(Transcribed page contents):

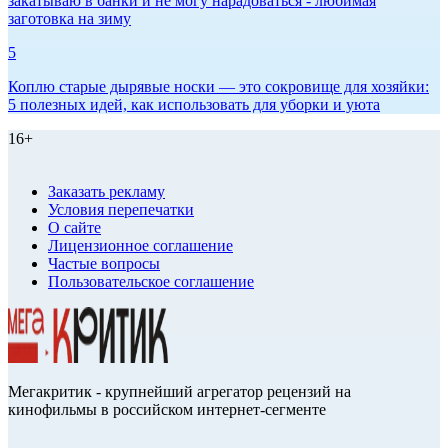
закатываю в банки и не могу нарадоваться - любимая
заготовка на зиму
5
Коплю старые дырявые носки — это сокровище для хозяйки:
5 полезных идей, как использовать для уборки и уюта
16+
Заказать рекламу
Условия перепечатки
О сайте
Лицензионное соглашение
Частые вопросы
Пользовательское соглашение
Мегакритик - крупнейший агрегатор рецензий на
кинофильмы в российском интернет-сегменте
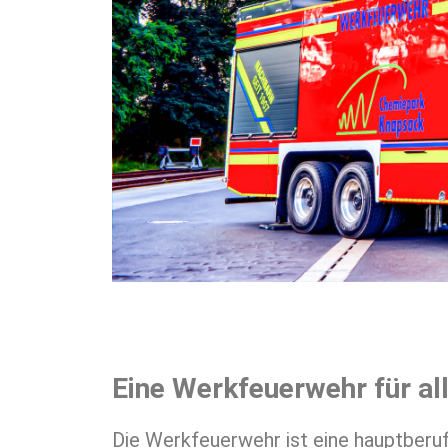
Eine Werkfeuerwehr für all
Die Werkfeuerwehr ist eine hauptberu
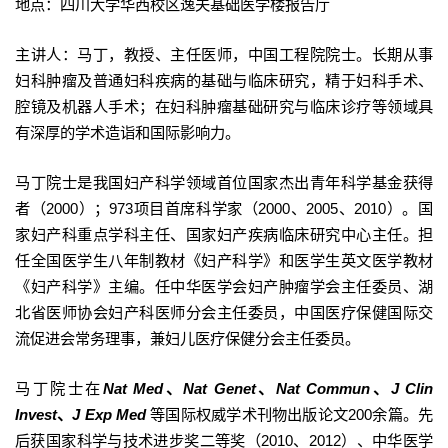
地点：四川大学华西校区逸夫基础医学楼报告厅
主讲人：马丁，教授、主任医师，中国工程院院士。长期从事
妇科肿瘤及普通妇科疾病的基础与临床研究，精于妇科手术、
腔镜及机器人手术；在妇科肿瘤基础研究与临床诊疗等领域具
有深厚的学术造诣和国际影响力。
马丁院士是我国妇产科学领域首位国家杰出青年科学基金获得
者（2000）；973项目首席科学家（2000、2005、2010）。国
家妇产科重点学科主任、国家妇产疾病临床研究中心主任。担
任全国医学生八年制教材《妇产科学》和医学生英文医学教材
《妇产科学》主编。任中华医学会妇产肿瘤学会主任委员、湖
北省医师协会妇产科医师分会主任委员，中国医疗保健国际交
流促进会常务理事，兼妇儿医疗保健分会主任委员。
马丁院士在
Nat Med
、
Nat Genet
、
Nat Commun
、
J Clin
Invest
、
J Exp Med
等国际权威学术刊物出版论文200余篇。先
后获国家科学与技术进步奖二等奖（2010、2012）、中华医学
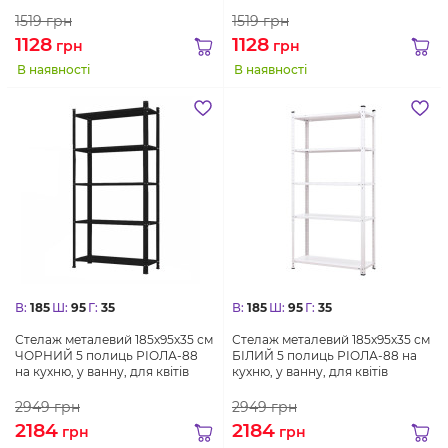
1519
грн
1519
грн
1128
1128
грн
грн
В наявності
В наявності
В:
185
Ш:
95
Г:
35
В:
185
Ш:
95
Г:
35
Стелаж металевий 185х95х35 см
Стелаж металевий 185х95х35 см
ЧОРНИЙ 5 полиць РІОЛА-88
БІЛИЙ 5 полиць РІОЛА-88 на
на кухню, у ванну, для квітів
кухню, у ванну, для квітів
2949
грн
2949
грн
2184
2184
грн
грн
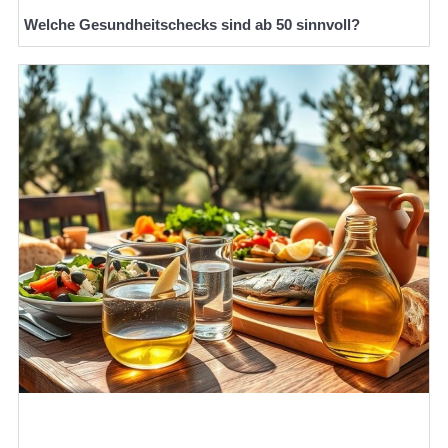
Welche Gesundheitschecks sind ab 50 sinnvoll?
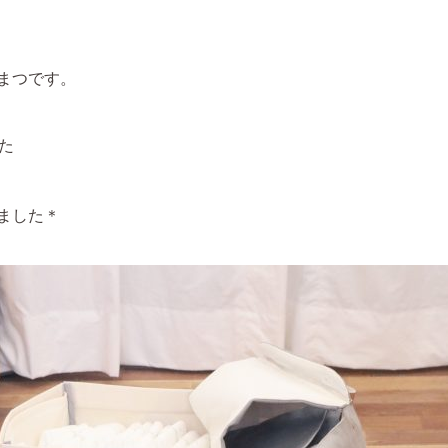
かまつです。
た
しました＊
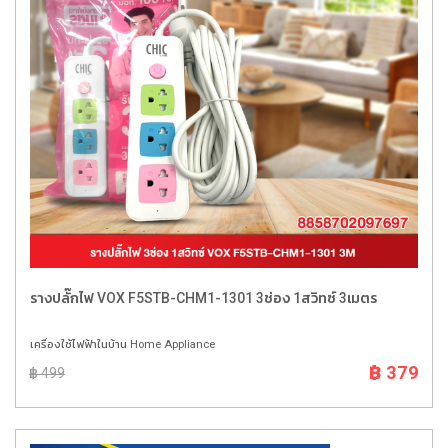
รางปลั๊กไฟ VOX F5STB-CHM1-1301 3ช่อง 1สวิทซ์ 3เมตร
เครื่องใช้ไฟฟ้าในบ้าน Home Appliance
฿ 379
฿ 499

(Task to complete): Return each line among the entries that holds the word "ванну".

(Answer to the exercise):
на кухню, у ванну, для квітів
кухню, у ванну, для квітів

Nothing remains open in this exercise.